Do people actually want Teslas? Um... let's let this speak for itself:
10 Nasty Tesla Model 3 Charts | CleanTechnica
Note how obscenely Tesla is crushing its competition. This is not a coincidence.
They make great cars. Not simply fast and long range, but with a vastly superior (years ahead) charging network (one that actually enables realistic roadtrips, unlike the barely-visible "competition"), OTA updates, etc. Tesla leads every year in consumer satisfaction surveys, over 90%, versus an industry average closer to 2/3ds.
Shorts inevitably launch into the "Meh, demand will dry up soon!" argument. But of course, it's the same nonsense argument they make every time. The reality is:
- Tesla is far from selling its cheapest version yet (independent teardowns suggest that the $35k Model 3 will cost $28k to make once production volumes hit their peak). Market size grows vastly as prices drop
- Tesla is only selling to a fraction of its global market (US + Canada)
- Tesla is not yet offering leases - the way that most people buy cars
- Stores are currently spread far and wide, as Tesla has had no need to push the vehicles more
- Much of the world remains entirely untouched by Tesla.
- Tesla does not advertise at all
- Most people prefer not to buy cars in their first model year or two
- Word of mouth spreads exponentially over time as the number on the roads grows.
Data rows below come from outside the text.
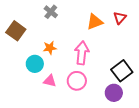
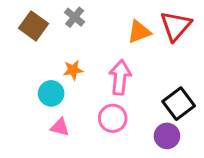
red triangle: (120, 18) -> (176, 26), size x1.6
brown square: (16, 31) -> (34, 26), moved
pink triangle: (50, 81) -> (60, 127), moved

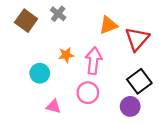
red triangle: (176, 26) -> (137, 39), moved
orange star: (73, 70) -> (66, 55), moved
pink triangle: (60, 127) -> (54, 106), moved

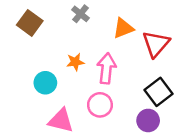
gray cross: (58, 14) -> (80, 14), moved
pink triangle: (54, 106) -> (61, 120), size x1.5

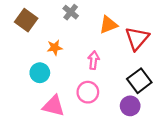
orange star: (75, 62) -> (55, 48), moved
pink arrow: (106, 68) -> (94, 60), size x0.7

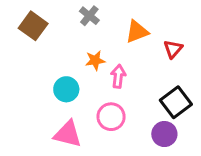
red triangle: (137, 38) -> (173, 49), size x0.6
orange star: (55, 48) -> (95, 60), moved
cyan circle: (40, 73) -> (66, 89), moved

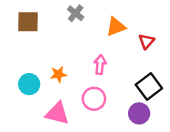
brown square: (33, 26) -> (28, 22), turned -35
orange star: (95, 60) -> (58, 74), moved
cyan circle: (66, 89) -> (29, 84), moved

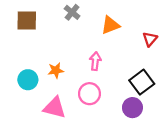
red triangle: (146, 41) -> (150, 39), moved

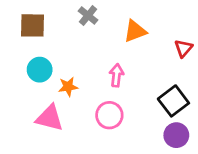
cyan circle: (28, 80) -> (40, 70), moved
pink triangle: (55, 108) -> (50, 118), moved
purple circle: (132, 108) -> (176, 135), moved

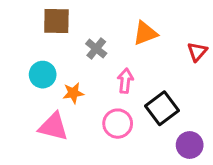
gray cross: (88, 16) -> (96, 49), moved
brown square: (32, 25) -> (56, 21), moved
black square: (173, 101) -> (162, 108), moved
Even the main thing that they hold against Tesla - the notion that the US (note: just the US) tax credit will start expiring for them isn't certain.
The best way you can tell how serious an automaker is about EVs, vs. just being hype, is their secured battery capacity. As batteries are everything to EVs. Gigafactory alone makes half of the world's total battery supply.
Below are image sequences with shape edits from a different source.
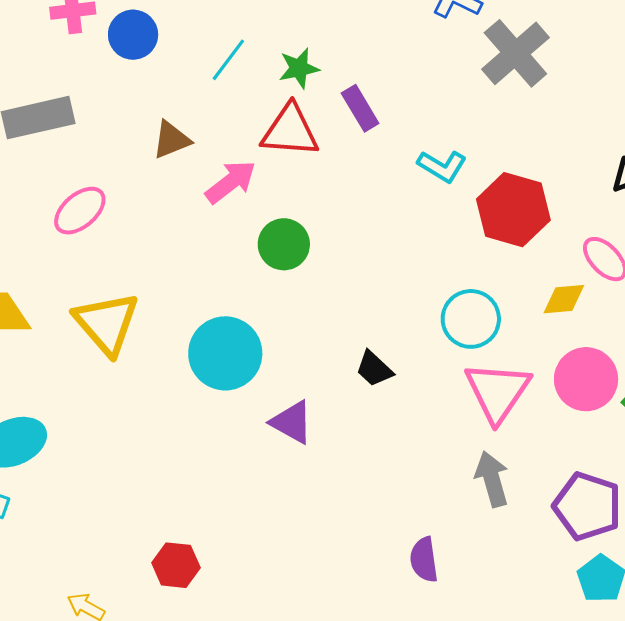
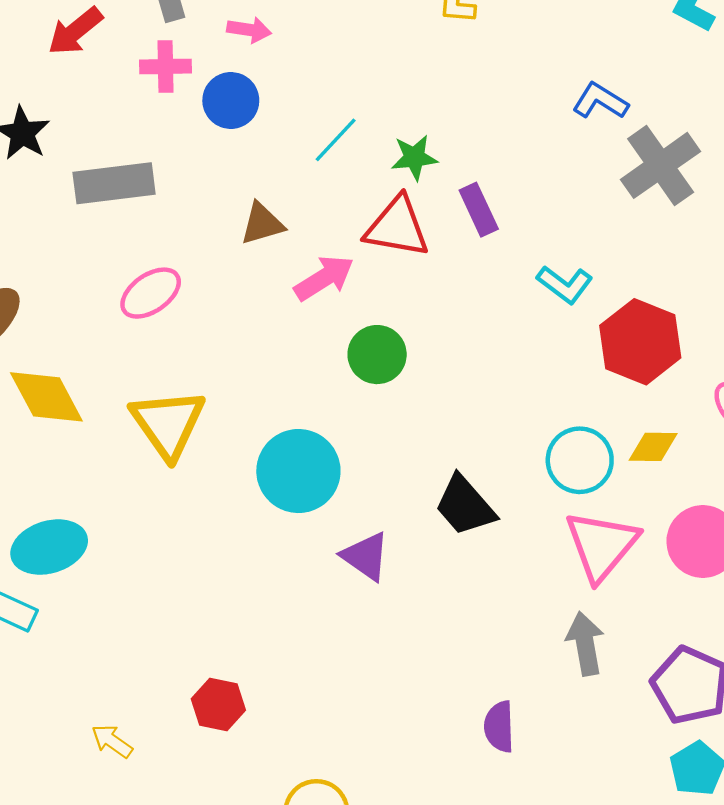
yellow diamond: (564, 299) -> (653, 447), moved
black trapezoid: (374, 369) -> (465, 506), size x1.5

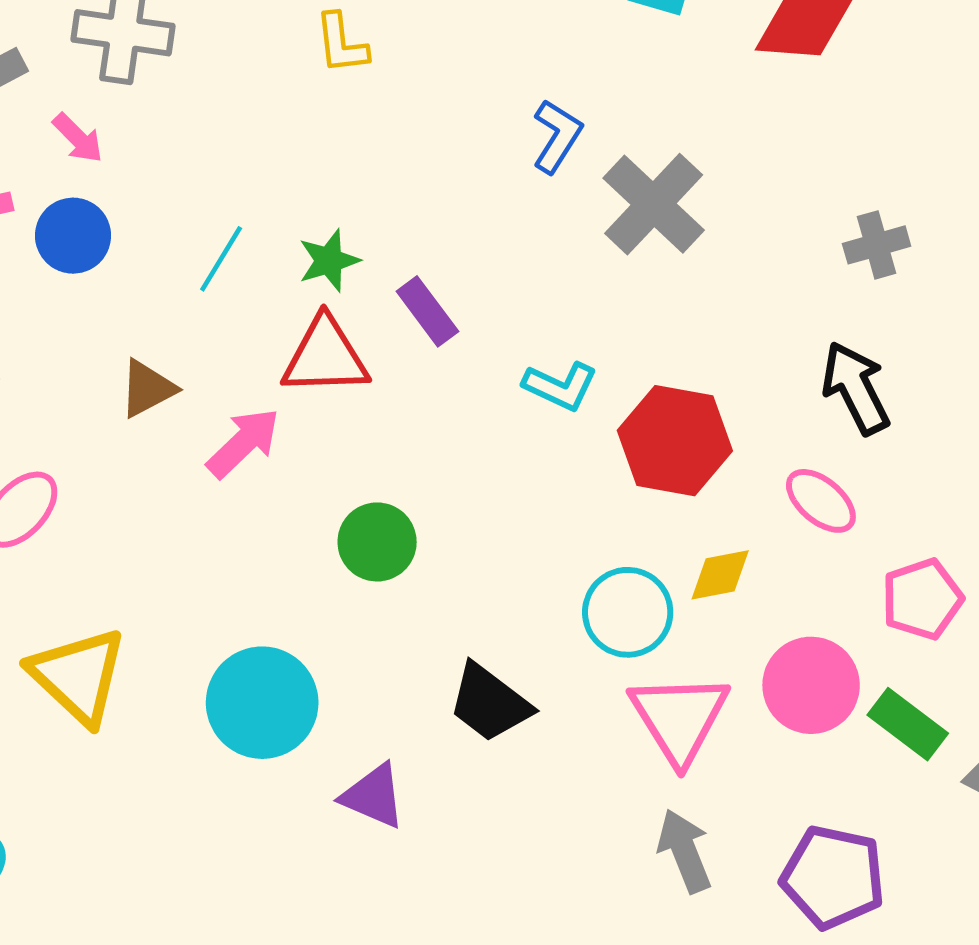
pink arrow: (249, 30) -> (78, 138), turned 48
blue L-shape: (600, 101) -> (557, 136), turned 102
green circle: (377, 355) -> (377, 542), moved

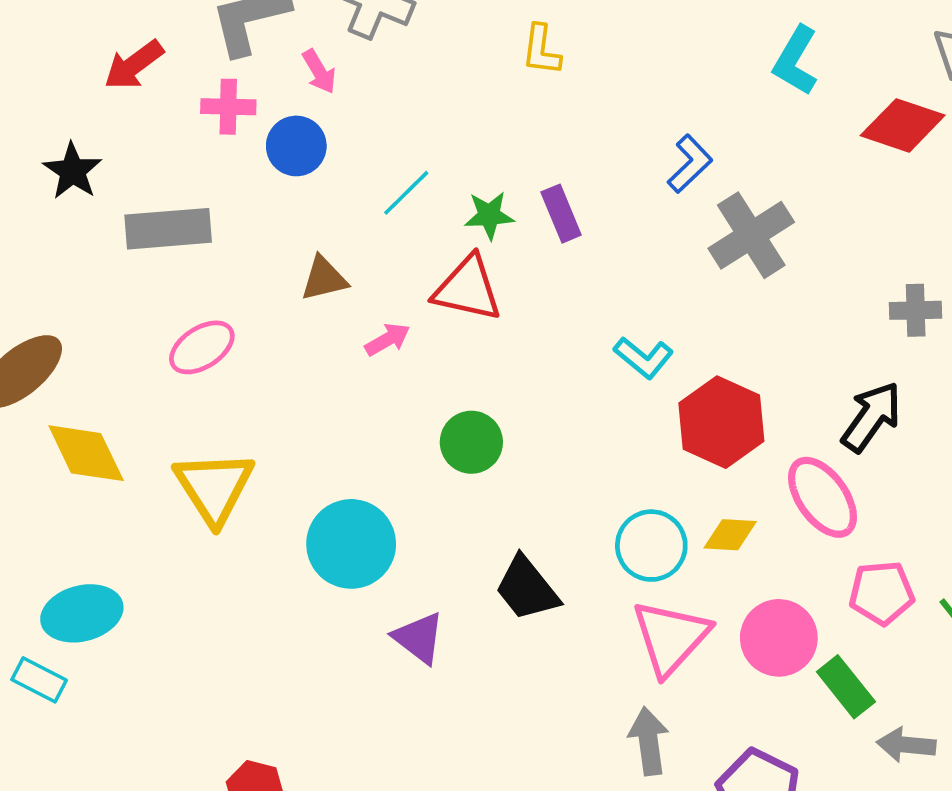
purple rectangle: (427, 311) -> (561, 214), moved
black arrow: (856, 388) -> (871, 417), turned 48
pink arrow: (243, 443) -> (387, 339), size x0.7
pink ellipse: (821, 501) -> (822, 497), size x1.4

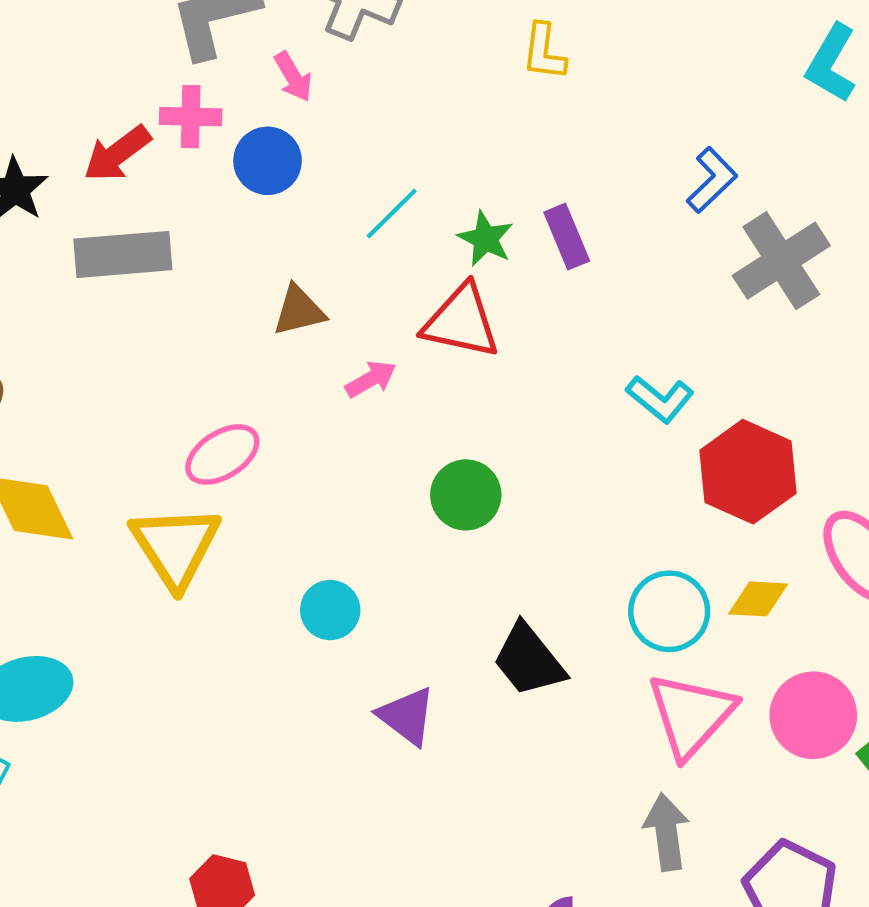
red arrow: (134, 65) -> (117, 154), moved
green star: (489, 215) -> (485, 239), turned 30
pink ellipse: (202, 347) -> (222, 455), moved
cyan circle: (351, 544) -> (330, 610), size x0.6

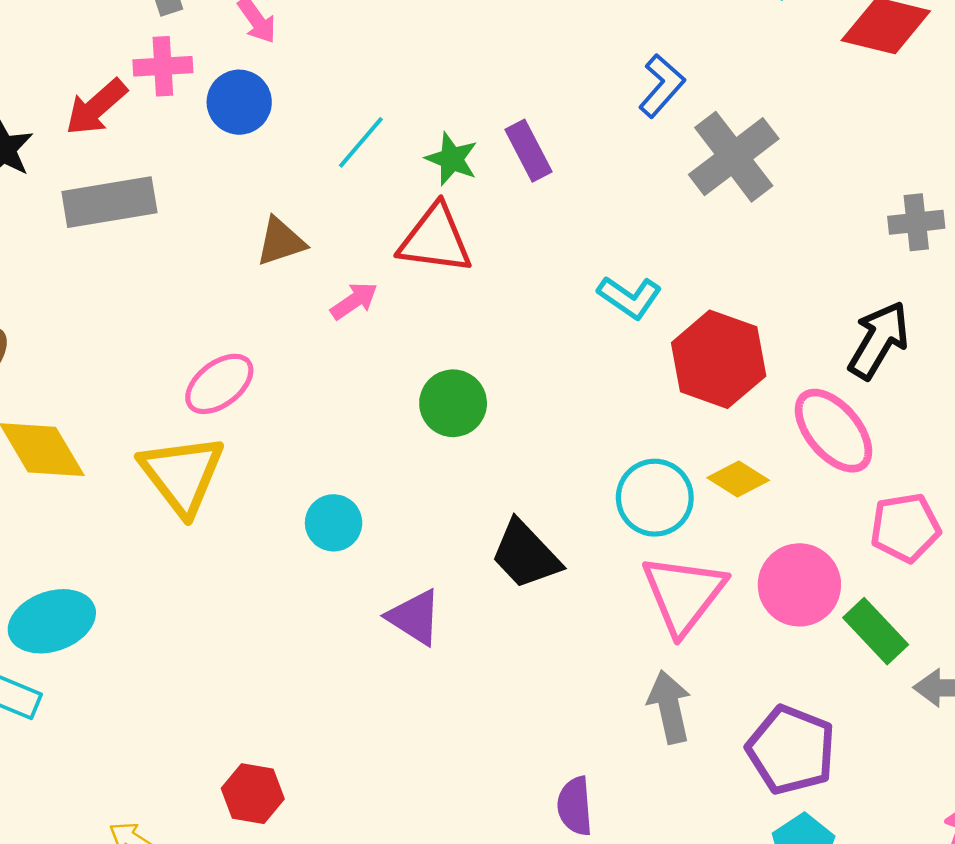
yellow diamond: (758, 599) -> (738, 479), turned 34

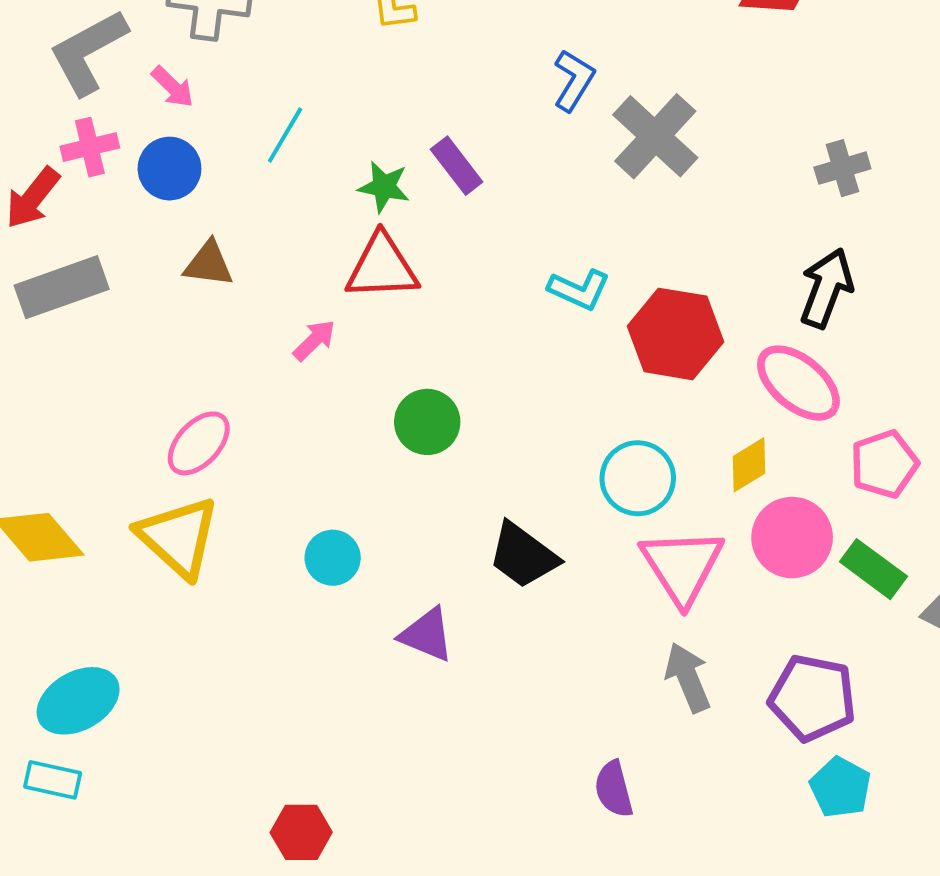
cyan line: (361, 142) -> (285, 135), moved
brown triangle: (281, 242) -> (209, 264), moved, turned 36
yellow diamond: (738, 479) -> (749, 465), moved, turned -54

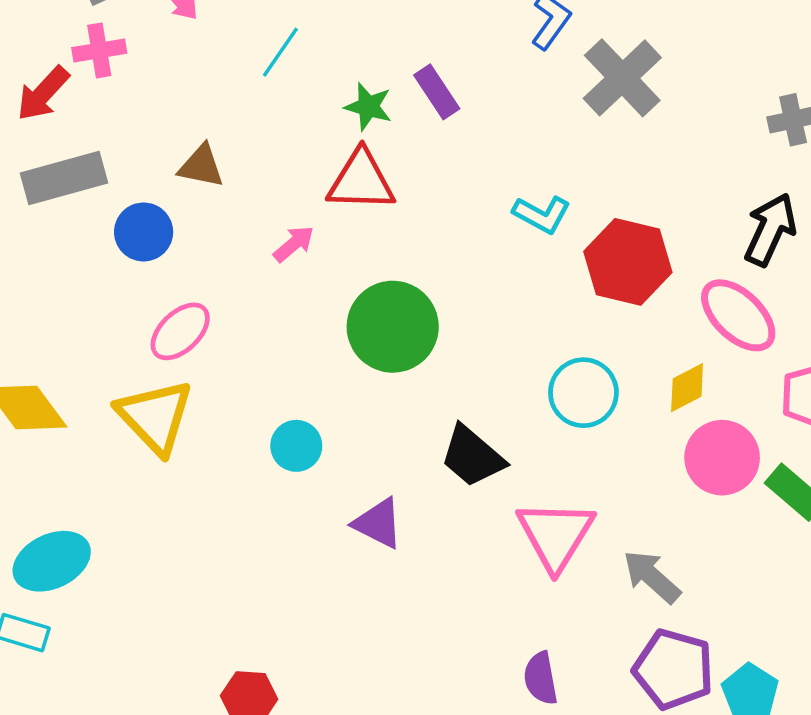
blue circle: (169, 169) -> (144, 232), moved
green circle: (427, 422) -> (393, 327), size x1.5
pink triangle: (682, 566) -> (555, 535), moved
gray arrow: (688, 677) -> (652, 577), moved, turned -30
purple pentagon: (812, 698) -> (673, 669), moved

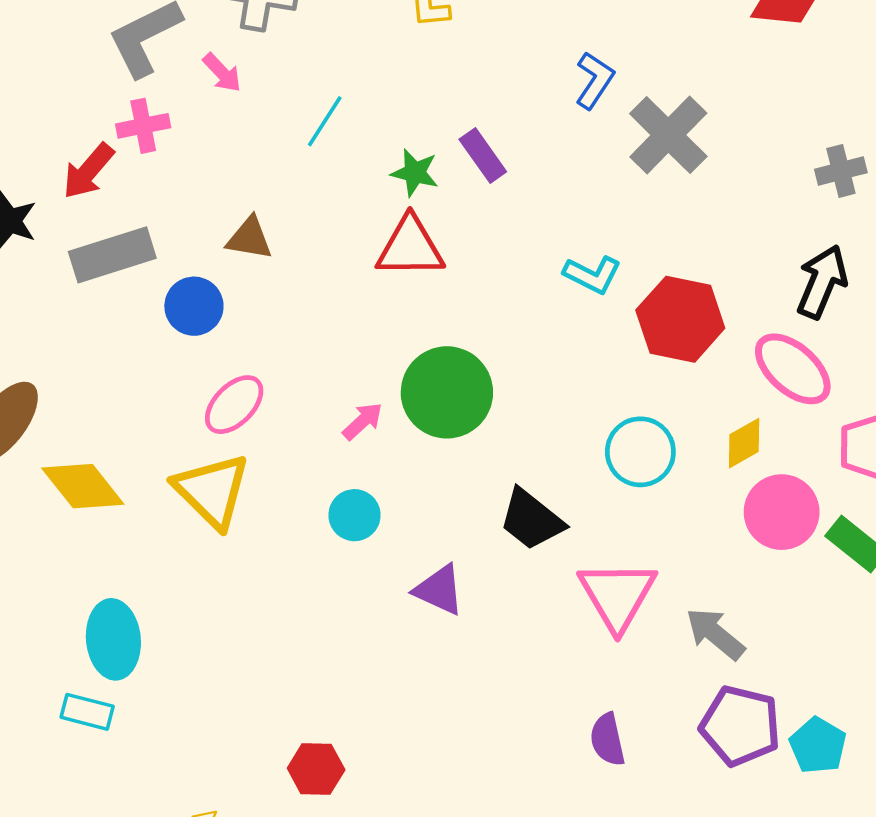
pink arrow: (294, 244) -> (363, 421), moved
cyan ellipse: (52, 561) -> (113, 639), turned -68

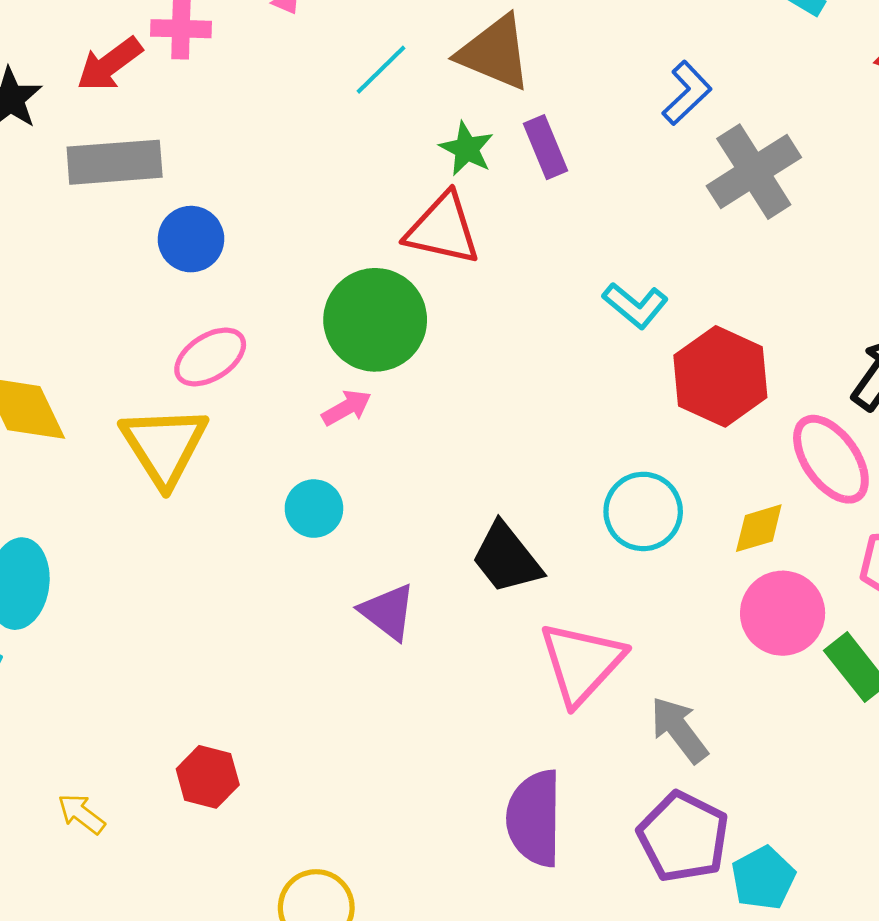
brown triangle: (249, 238) -> (495, 53), moved, size x1.5
green circle: (447, 392) -> (375, 320), moved
purple semicircle: (608, 740) -> (534, 818), size x1.6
And that fraction is growing. Add in the Panasonic 18650s that are exclusively made for Tesla and they have 60% of the world's total supply. How can you take the "competition hypothesis" seriously when one company so utterly dominates the market?
While the shorts have been out screaming "Tesla has been burning money", Tesla has been investing that money in tech and infrastructure. And it's payed off in a several year advantage over its next closest competitors. Check out the teardowns of the Model 3s; people seeing how they tick for the first time have been describing them like encountering tech from another planet. Nobody is even close. Now we keep seeing automakers targeting "where Tesla is today" with vehicles that will be out "several years from now". Except Tesla is not, and never will, just rest on its laurels; this show is only getting started. Unlike other automakers, Tesla does not pay a dividend, and will not until it's basically "taken over the world". This lets them redirect all of their profits into tech and growth.